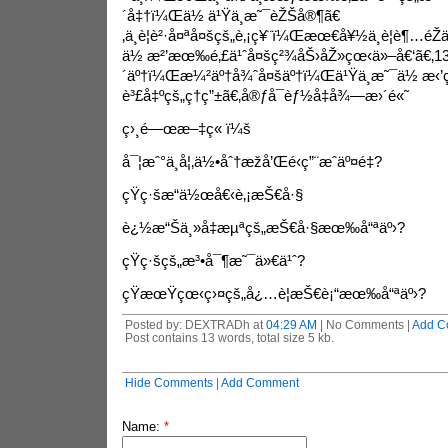
´å‡†ï¼Œä½ ä¹Ÿä¸æ˜¯èŽŠå®¶ã€
‚ä¸è¦è²·å¤ªå¤šçš„è‚¡ç¥¨ï¼Œæœ€å¥½ä¸è¦è¶…éŽä
ä½ æ²’æœ‰é‚£ä¹ˆå¤šç²¾åŠ›åŽ»çœ‹ä»–å€‘ã€‚13ã
´äº†ï¼Œæ¼²äº†å¾ˆå¤šäº†ï¼Œä¹Ÿä¸æ˜¯ä½ æ‹
è³£å‡ºçš„ç†ç”±ã€‚å®ƒå¯èƒ½å‡å¾—æ›´é«˜
ç›¸é—œæ–‡ç« ï¼š
å¯¦æˆ°ä¸­å¦‚ä½•åˆ†æžå’Œé‹ç”¨æˆäº¤é‡?
çŸ­ç·šæ“ä½œå€‹è‚¡æŠ€å·§
è¿½æ“Šä¸»å‡æµªçš„æŠ€å·§æœ‰å“ªäº›?
çŸ­ç·šçš„æ³•å¯¶æ˜¯ä»€ä¹ˆ?
çŸ­æœŸçœ‹ç›¤çš„å¿…è¦æŠ€è¡“æœ‰å“ªäº›?
Posted by: DEXTRADh at
04:29 AM
| No Comments |
Add C
Post contains 13 words, total size 5 kb.
Hide Comments
|
Add Comment
Name:
*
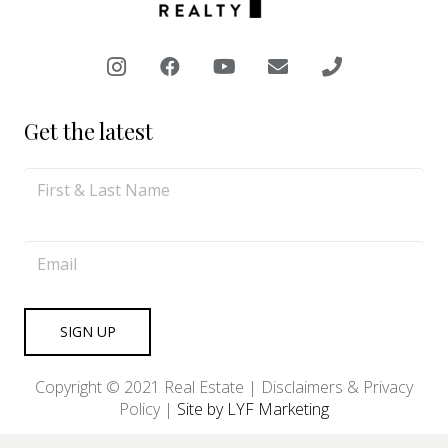
Get the latest
Copyright © 2021 Real Estate |
Disclaimers & Privacy
Policy
|
Site by LYF Marketing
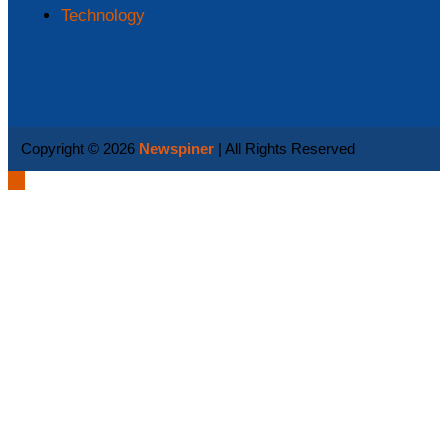
Technology
Copyright © 2026
Newspiner
| All Rights Reserved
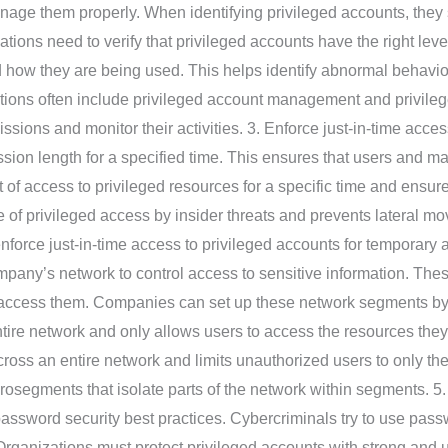
anage them properly. When identifying privileged accounts, the
ations need to verify that privileged accounts have the right le
 how they are being used. This helps identify abnormal behavi
ions often include privileged account management and privilege
ssions and monitor their activities. 3. Enforce just-in-time acc
ssion length for a specified time. This ensures that users and m
t of access to privileged resources for a specific time and ensur
 of privileged access by insider threats and prevents lateral m
enforce just-in-time access to privileged accounts for tempora
ompany’s network to control access to sensitive information. Th
o access them. Companies can set up these network segments b
ntire network and only allows users to access the resources the
cross an entire network and limits unauthorized users to only th
osegments that isolate parts of the network within segments. 5.
assword security best practices. Cybercriminals try to use passw
. Organizations must protect privileged accounts with strong an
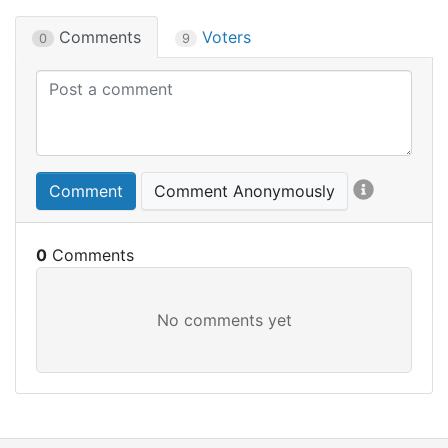
Comments
Voters
0
9
Comment
Comment Anonymously
0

◇ ◇ ◇ ◇

— Work task —
Indicate how many lines in the records above contain the word "privileged", giving only the number.

— Response to the task —
7